The History of Austria covers its predecessor states from the early Stone Age to the present day. The name Ostarr chi (Austria) has been in use since AD 996, when it was a fringe of the Duchy of Bavaria and from 1156 an independent duchy of the Holy Roman Empire of the German nation. From 1273 to 1918 Austria dominated the House of Habsburg and the House of Habsburg-Lorraine. In AD 1808, when Emperor Francis II of Austria defeated the Holy Roman Empire, Austria became the Empire and was part of the German Confederation until the Austro-Prussian War of 1866.
Read Also – Interesting Facts about Canada
In 1867, Austria formed a dual monarchy with Hungary: the Austro-Hungarian Empire from 1867 to 1918. When the empire collapsed after the end of World War I in 1918, Austria was reduced to the main, linguistic regions of the empire and adopted the name The Republic of German-Austria. However, union with Germany and the name of the chosen country was prohibited by the Allies in the Treaty of Versailles. It created the First Austrian Republic, which was from 1918 to 1933.

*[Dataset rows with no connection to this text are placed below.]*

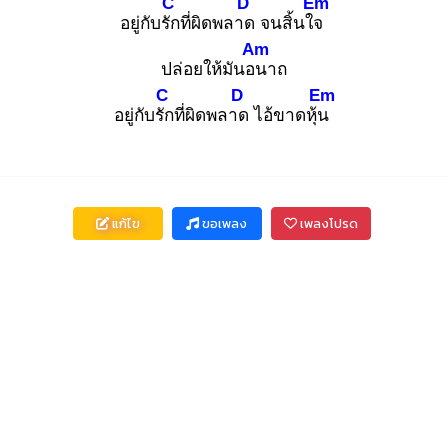
C
D
Em
อยู่กับรัก
ที่ผิดพลาด
จนสิ้นใจ
Am
ปล่อยให้มันอน
าถ
C
D
Em
อยู่กับรัก
ที่ผิดพลาด
ไอ้ขาดหุ้น
แก้ไข
ขอเพลง
เพลงโปรด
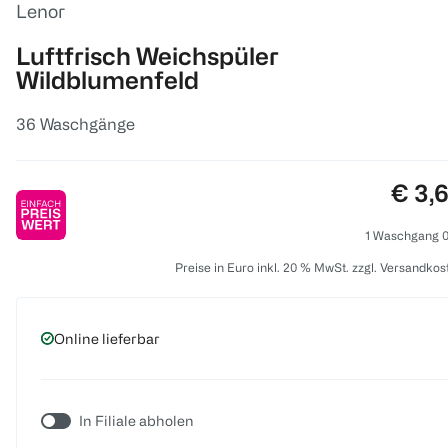
Lenor
Luftfrisch Weichspüler
Wildblumenfeld
36 Waschgänge
Preis
€ 3,
1 Waschgang 0
Preise in Euro inkl. 20 % MwSt. zzgl. Versandkos
Online lieferbar
In Filiale abholen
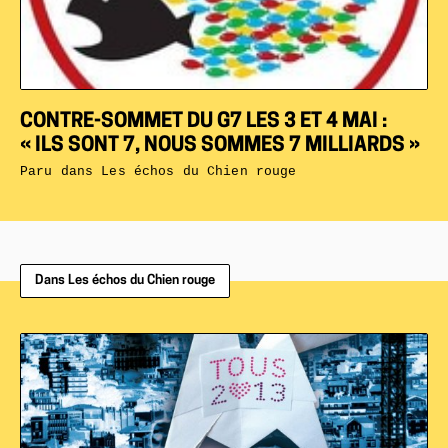
CONTRE-SOMMET DU G7 LES 3 ET 4 MAI :
« ILS SONT 7, NOUS SOMMES 7 MILLIARDS »
Paru dans
Les échos du Chien rouge
Dans Les échos du Chien rouge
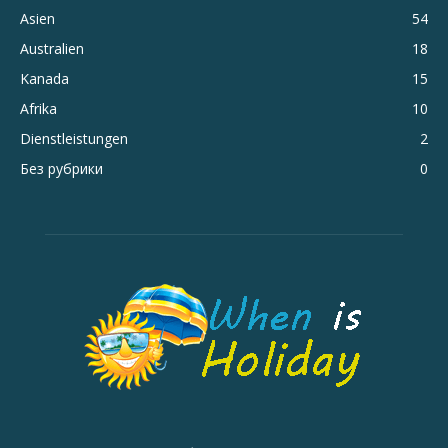
Asien
54
Australien
18
Kanada
15
Afrika
10
Dienstleistungen
2
Без рубрики
0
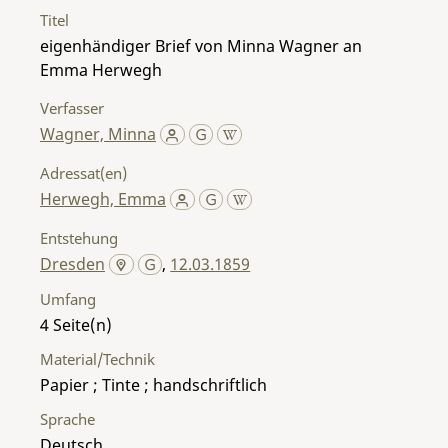
Titel
eigenhändiger Brief von Minna Wagner an
Emma Herwegh
Verfasser
Wagner, Minna
Adressat(en)
Herwegh, Emma
Entstehung
Dresden
,
12.03.1859
Umfang
4
Material/Technik
Papier ; Tinte ; handschriftlich
Sprache
Deutsch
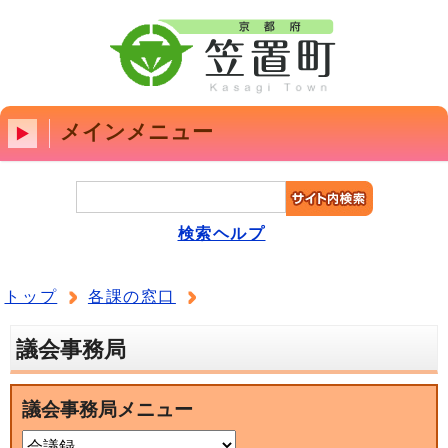
メインメニュー
検索ヘルプ
トップ
各課の窓口
議会事務局
議会事務局メニュー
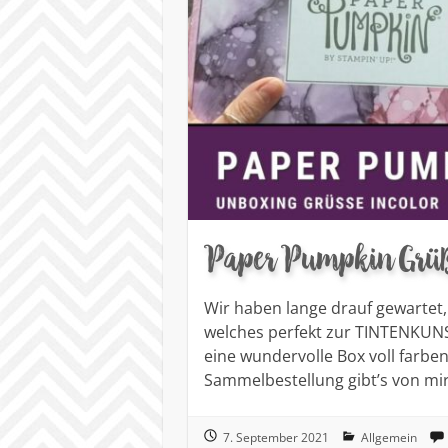
Paper Pumpkin Grü
Wir haben lange drauf gewartet
welches perfekt zur TINTENKUNS
eine wundervolle Box voll farben
Sammelbestellung gibt’s von mi
7. September 2021
Allgemein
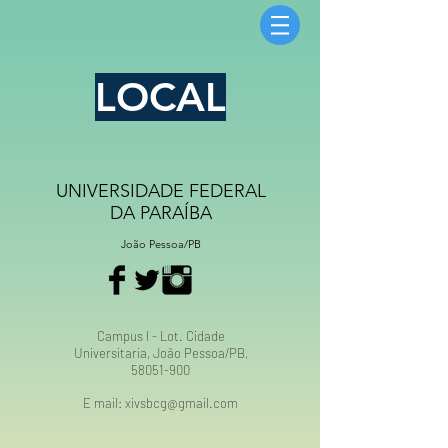
LOCAL
UNIVERSIDADE FEDERAL
DA PARAÍBA
João Pessoa/PB
Campus I - Lot. Cidade
Universitaria, João Pessoa/PB,
58051-900
E mail:
xivsbcg@gmail.com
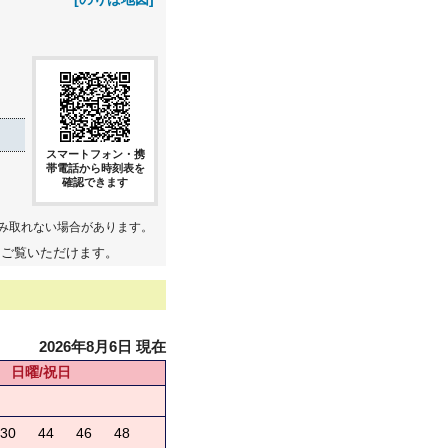
スマートフォン・携
帯電話から時刻表を
確認できます
み取れない場合があります。
てご覧いただけます。
2026年8月6日 現在
日曜/祝日
30
44
46
48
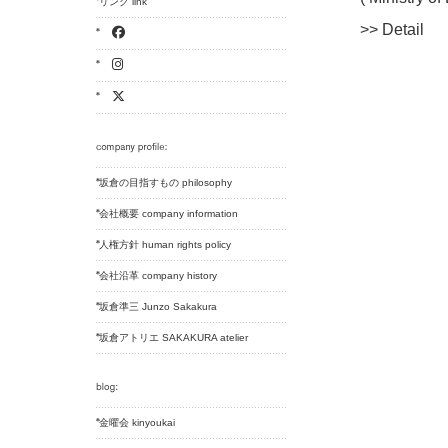
リンク link
>> Detail
坂倉の目指すもの philosophy
会社概要 company information
人権方針 human rights policy
会社沿革 company history
坂倉準三 Junzo Sakakura
坂倉アトリエ SAKAKURA atelier
金曜会 kinyoukai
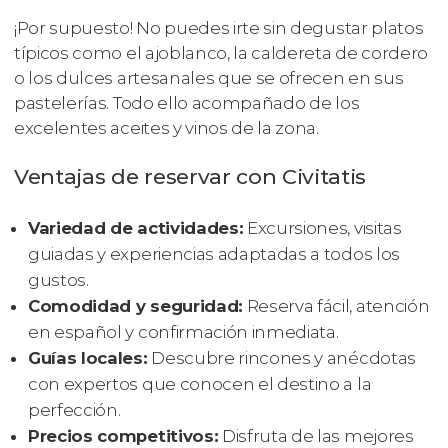
¡Por supuesto! No puedes irte sin degustar platos
típicos como el ajoblanco, la caldereta de cordero
o los dulces artesanales que se ofrecen en sus
pastelerías. Todo ello acompañado de los
excelentes aceites y vinos de la zona.
Ventajas de reservar con Civitatis
Variedad de actividades:
Excursiones, visitas
guiadas y experiencias adaptadas a todos los
gustos.
Comodidad y seguridad:
Reserva fácil, atención
en español y confirmación inmediata.
Guías locales:
Descubre rincones y anécdotas
con expertos que conocen el destino a la
perfección.
Precios competitivos:
Disfruta de las mejores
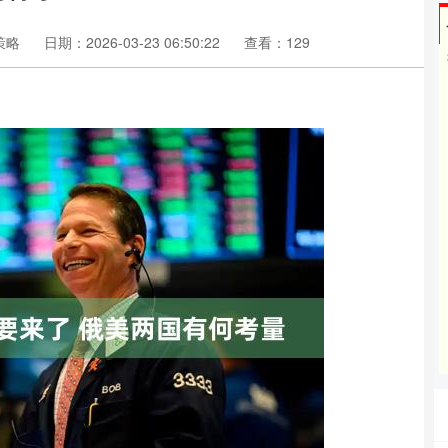
策略
日期：2026-03-23 06:50:22
查看：129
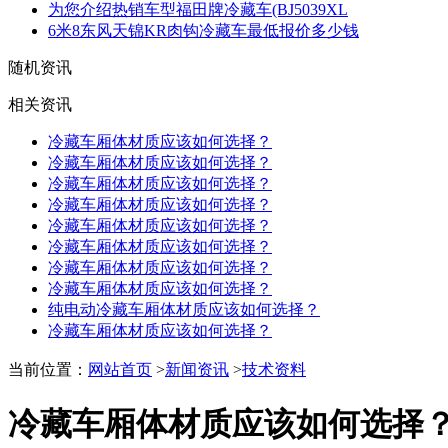
为您介绍热销车型福田牌冷藏车(BJ5039XL
6米8东风天锦KR肉钩冷藏车最低报价多少钱
随机资讯
相关资讯
冷藏车厢体材质应该如何选择？
冷藏车厢体材质应该如何选择？
冷藏车厢体材质应该如何选择？
冷藏车厢体材质应该如何选择？
冷藏车厢体材质应该如何选择？
冷藏车厢体材质应该如何选择？
冷藏车厢体材质应该如何选择？
冷藏车厢体材质应该如何选择？
纯电动冷藏车厢体材质应该如何选择？
冷藏车厢体材质应该如何选择？
当前位置：
网站首页
>
新闻资讯
>
技术资料
冷藏车厢体材质应该如何选择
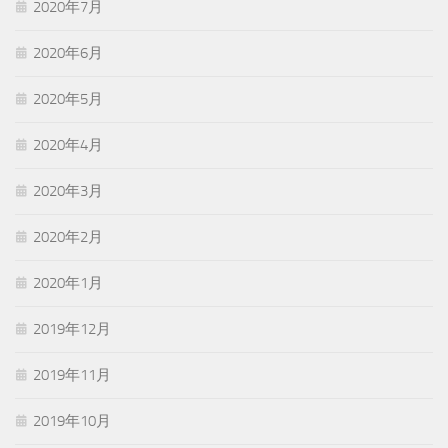
2020年7月
2020年6月
2020年5月
2020年4月
2020年3月
2020年2月
2020年1月
2019年12月
2019年11月
2019年10月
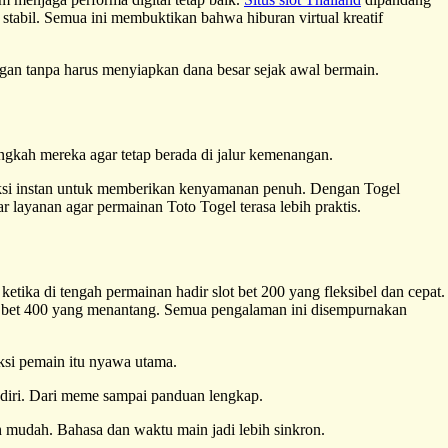
stabil. Semua ini membuktikan bahwa hiburan virtual kreatif
an tanpa harus menyiapkan dana besar sejak awal bermain.
ngkah mereka agar tetap berada di jalur kemenangan.
aksi instan untuk memberikan kenyamanan penuh. Dengan Togel
 layanan agar permainan Toto Togel terasa lebih praktis.
ketika di tengah permainan hadir slot bet 200 yang fleksibel dan cepat.
t bet 400 yang menantang. Semua pengalaman ini disempurnakan
aksi pemain itu nyawa utama.
endiri. Dari meme sampai panduan lengkap.
h mudah. Bahasa dan waktu main jadi lebih sinkron.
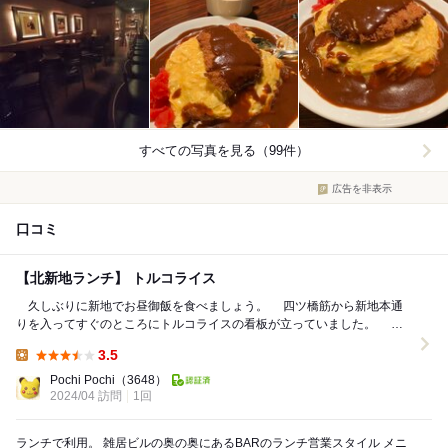
すべての写真を見る（99件）
広告を非表示
口コミ
【北新地ランチ】 トルコライス
久しぶりに新地でお昼御飯を食べましょう。 四ツ橋筋から新地本通
りを入ってすぐのところにトルコライスの看板が立っていました。 ビ
ルの地下のリューズバーです。 トルコライ...
3.5
Lunch:
Pochi Pochi
（3648）
2024/04 訪問
1回
ランチで利用。 雑居ビルの奥の奥にあるBARのランチ営業スタイル メニ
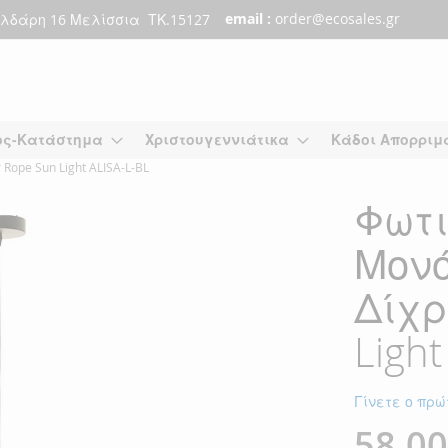
email :
order@ecosales.gr
λδάρη 16 Μελίσσια ΤΚ.15127
ος-Κατάστημα
Χριστουγεννιάτικα
Κάδοι Απορριμ
ope Sun Light ALISA-L-BL
Φωτι
Μονό
Δίχρ
Light
Γίνετε ο πρώ
58,00
Ειδική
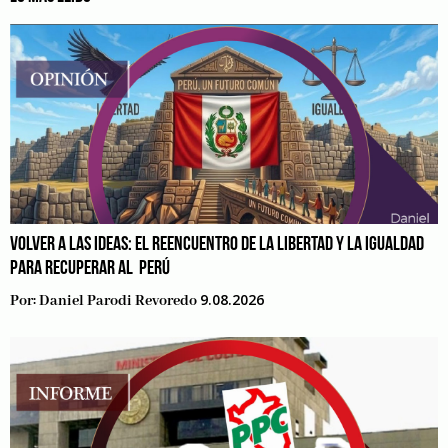
VOLVER A LAS IDEAS: EL REENCUENTRO DE LA LIBERTAD Y LA IGUALDAD
PARA RECUPERAR AL PERÚ
9.08.2026
Por:
Daniel Parodi Revoredo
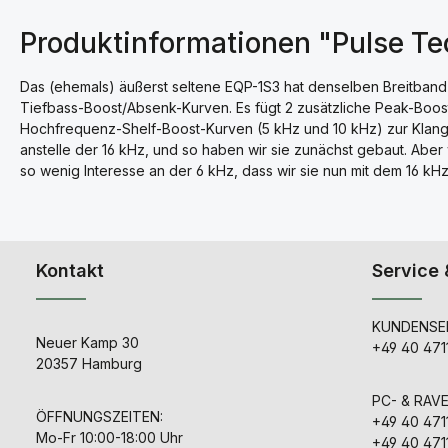
Produktinformationen "Pulse T
Das (ehemals) äußerst seltene EQP-1S3 hat denselben Breitband-
Tiefbass-Boost/Absenk-Kurven. Es fügt 2 zusätzliche Peak-Boos
Hochfrequenz-Shelf-Boost-Kurven (5 kHz und 10 kHz) zur Klangpa
anstelle der 16 kHz, und so haben wir sie zunächst gebaut. Aber
so wenig Interesse an der 6 kHz, dass wir sie nun mit dem 16 kH
Kontakt
Service 
KUNDENSER
Neuer Kamp 30
+49 40 471
20357 Hamburg
PC- & RAV
ÖFFNUNGSZEITEN:
+49 40 471
Mo-Fr 10:00-18:00 Uhr
+49 40 471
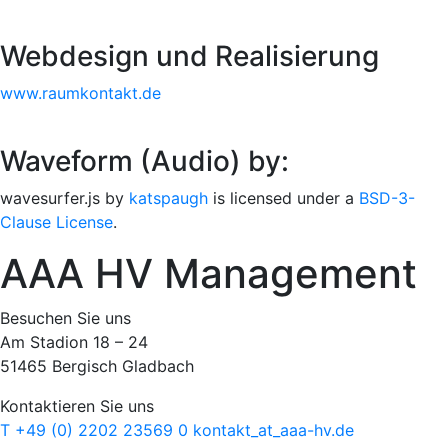
Webdesign und Realisierung
www.raumkontakt.de
Waveform (Audio) by:
wavesurfer.js by
katspaugh
is licensed under a
BSD-3-
Clause License
.
AAA HV Management
Besuchen Sie uns
Am Stadion 18 – 24
51465 Bergisch Gladbach
Kontaktieren Sie uns
T +49 (0) 2202 23569 0
kontakt
_at_
aaa-hv.de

After the First Republic, Austrofascism tried to keep Austria independent of the German Reich. Engelbert Dolfuss acknowledged that most Austrians were Germans and Austrians, but wanted Austria to remain independent of Germany. In 1938, Austrian-born Adolf Hitler, along with the Anschluss, annexed Austria to the German Reich, which was supported by a large majority of Austrians. Ten years after World War II, Austria again became the Second Austrian Republic in 1955. After that in 1995, Austria joined the European Union.
Formerly ruled by the rulers of Austria. Also, should Austrian history include the period from 1938 to 1945, when it was nominally non-existent? Now parts of the Second Republic of Austria, many were annexed over time – only two of the nine provinces or Bundeslenders are strictly ‘Austria’, while other parts of its former sovereign territory are now part of Italy, like other countries. , Croatia, Slovenia and Czechia. Within Austria, there are regional and temporal variations for the surrounding countries.
The modern state of Austria is considered to be three geographical regions. The Alps are the largest, covering 62.8% of the country’s land area. To the north, across the Danube, is the Austrian part of the Bohemian Massif, called the “Bohmerwald” or Bohemian Forest, a relatively low mountain range of granite that makes up another 10% of the Austrian land area. The remainder of the country is the Pannonian lowlands bordering Hungary (11.3%) and the Vienna Basin (4.4 km).
The Bohemian Massif and its foothills were formed in the Variscan orogeny of the Late Paleozoic era. Another important element of Austrian geology and geography in the late Mesozoic Alpine orogeny, and the formation of the Paratethys Ocean and the Molasses Basin in the later Cretaceous era.
The extensive alpine regions are sparsely populated and form a barrier to the passage of people apart from the strategic pass providing access to Italy. Austria lies between the Eastern European countries and Central-Western Europe, a place that has dictated much of its history. The Danube Valley has always been an important corridor from the west to the Balkans and the Orient.